Their first born was Leila Eva Hughes, born October 11, 1892. No physician attended according to the records. By her birth they had moved to 3534 Marion Street, Denver. It was obvious that Colorado improved her health from the time she wrote back to Wales from Council Bluff's that she was getting sicker, to getting married and bearing her first child within a year.

Edward William Hughes was born to Eben and Ellen in 1893. By then they lived at 560 South Water Street – near the Platte River. Eben also worked for a time for Union Pacific RR, and at the Stockyards that were not far from where they lived. Which work with livestock probably helped prepare him for his plans to homestead a ranch.

Walter Richard Hughes was born in 1894 while they lived at 656 South High Street where Eben was listed as a Dairyman. He worked 10 acres of land, grew and sold produce as well as milk. That would have been on the outskirt fringe of south Denver where small farms could be.

Here is a 9 Minute video showing where, in Denver, Colorado, my grandfather Eben and grandmother Ellen lived from when they were first married and the current addresses (different buildings in most cases) after they were married, and gave birth to Leila, Edward, and Walter - before they Homesteaded in Elbert County in 1898 (where my father David Ralph and Mary were born)

At the end of the tape are three places I lived in the 1940s, also in Denver.

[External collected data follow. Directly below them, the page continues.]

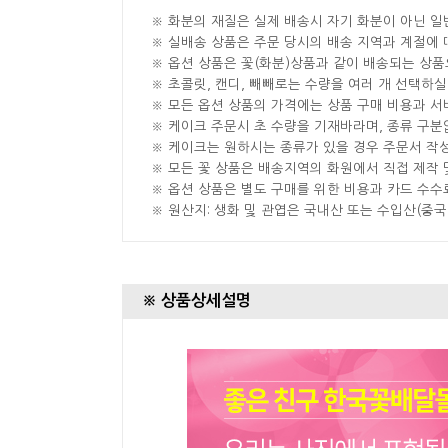
※ 화분의 재질은 실제 배송시 자기 화분이 아닌 일
※ 실배송 상품은 주문 당시의 배송 지역과 계절에 
※ 옵션 상품은 꽃(화분)상품과 같이 배송되는 상품
※ 초콜릿, 캔디, 빼빼로는 수량을 여러 개 선택하
※ 모든 옵션 상품의 가격에는 상품 구매 비용과 서
※ 케이크 주문시 초 수량을 기재바라며, 종류 구
※ 케이크는 원하시는 종류가 있을 경우 주문서 작
※ 모든 꽃 상품은 배송지역의 화원에서 직접 제작 
※ 옵션 상품은 별도 구매를 위한 비용과 카드 수수
※ 원산지: 생화 및 관엽은 국내산 또는 수입산(중
※ 상품상세설명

Just click on 'Earliest Hughes Colorado Homes'

 

Hughes Family Leaving Denver for Good

 

Between 1895 and 1897 Eben was obviously looking for an homesteading opportunity. He did not appear in Denver telephone directories in 1896 or 7. The growing family apparently had moved to Elbert County, at least 40 miles from Denver in 1896 or 7 where he found the land was that they would claim as a homestead by 1898 and turned into a cattle ranch.

The last two of five Eben-Ellen Hughes children, including my father and Mary, were born on the ranch. It was while the Ranch House was being constructed they lived in a ‘soddy’ – sunken rooms covered over with timbers and sod from the fields. My father David Ralph was born in that soddy, September 13th 1898. Its precise location, just off the 1 mile dirt road – wagon track actually - from the Ranch House to the gate at the county road, is still findable with reference to large old Cottonwood trees that sprung up there some in the sunken ground, surrounded by empty plains.

Below is close to the spot, according to my aunt Leila Hughes who pointed it out to me when I visited the ranch when I was a boy in the 1930s.

Mary, the last born of Eben and Ellen was born in the ranchhouse.

In the photograph Rebecca Hughes Clark, my daughter stands nearby in this 2005 photograph, while grandsons Justin and David (sons of Rebecca's brother, my son Ed) stand right at the sunken ground where the dugout was alledged to be. It's a half mile from the farmhouse they were building.

 

Where the Dugout was on the Hughes Ranch where my Father was born.